Many prospective buyers of properties that are located within a common interest development blindly rely on their real estate agent to thoroughly review the association’s finances and other documents that they are supposed to review in order to make an intelligent decision about whether or not to complete the transaction.
Nearly every purchase transaction has a contingency period during which the prospective buyer should investigate the physical condition of the property, the financial condition of the homeowners association and other issues that would have a material impact on the decision about whether or not to complete the transaction. Frequently, buyers are not provided with all of the information they are supposed to receive from the association, or they don’t bother to review the information that they are given. Buyers should be aware of what they are supposed to be given and they should make sure that information is timely received and reviewed. Buyers should question their realtors to confirm that required documents have been received and reviewed and they make sure action is taken to obtain items that have not been delivered. If required items do not exist, the buyer is taking a big risk by completing the transaction. Most buyers are not looking to buy a future lawsuit that will bring nothing but stress. A lack of proper records is a red flag that the prospective buyer should be aware of.

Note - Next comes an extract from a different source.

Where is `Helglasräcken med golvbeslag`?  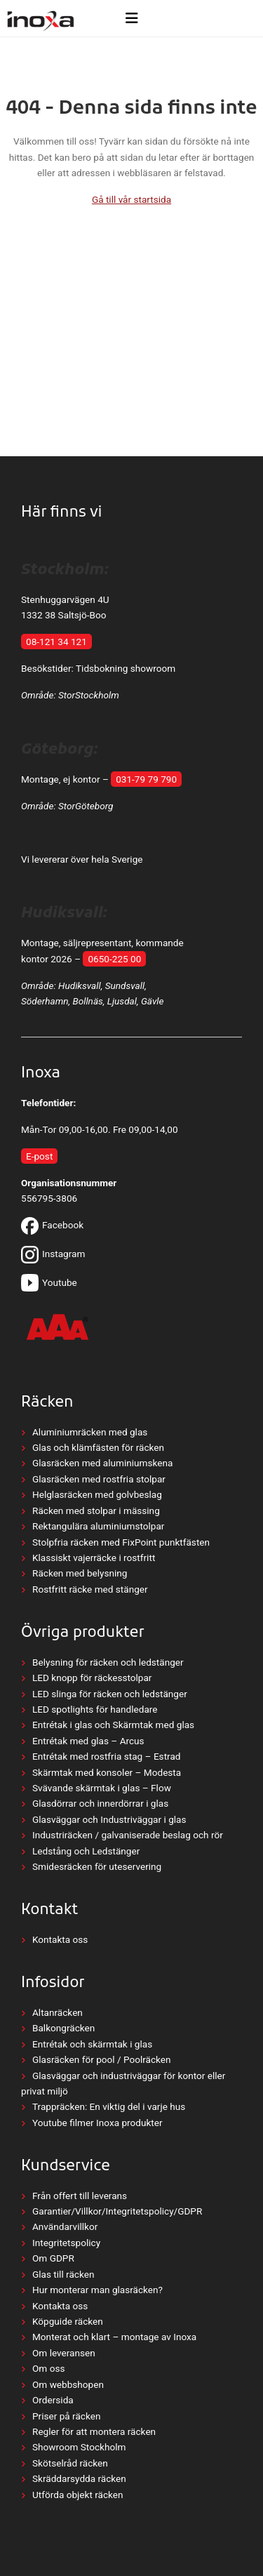
Helglasräcken med golvbeslag is located at coordinates (97, 1494).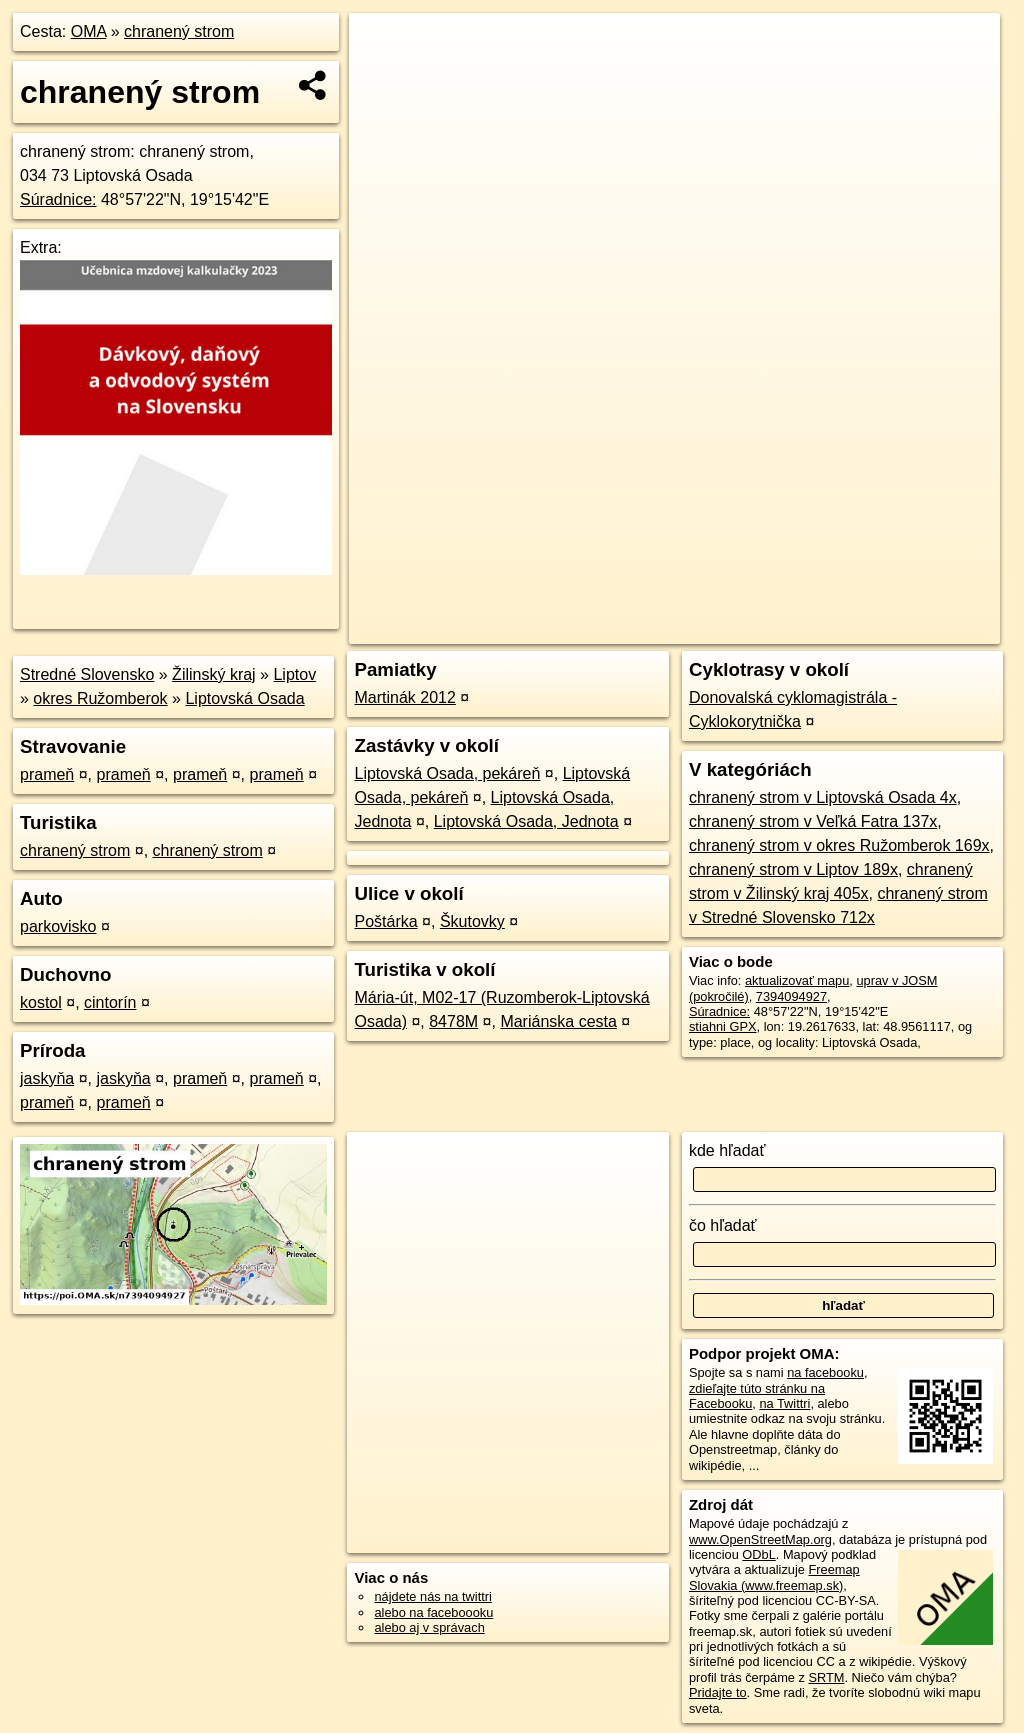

A buyer should inspect the separate interest they will be purchasing and the common area. Common area that is not properly maintained is going to be a problem for the homeowners who ultimately have to deal with the ramifications of improperly maintained property. An association’s financial information will give a prospective buyer an idea of what expenses are being paid and whether or not the association is maintaining proper reserves for the repair and future replacement of the various common area components. Insufficient reserves will result in malfunctions, disrepair, and ultimately special assessments that the homeowners will have to pay.
A buyer should also inspect minutes of the meetings of the association’s board of directors and members for a least the past 12 months. Minutes that are properly maintained will give a prospective buyer insight into the issues the association is dealing with. Those issues could involve common area problems that a buyer would want to know about, and also issues pertaining to the property or unit that the buyer is contemplating purchasing.
Many of the horror stories that people hear about living in a common interest development that is governed by a homeowners association probably would have been avoided had the purchaser been more careful about investigating the property and association before completing their purchase.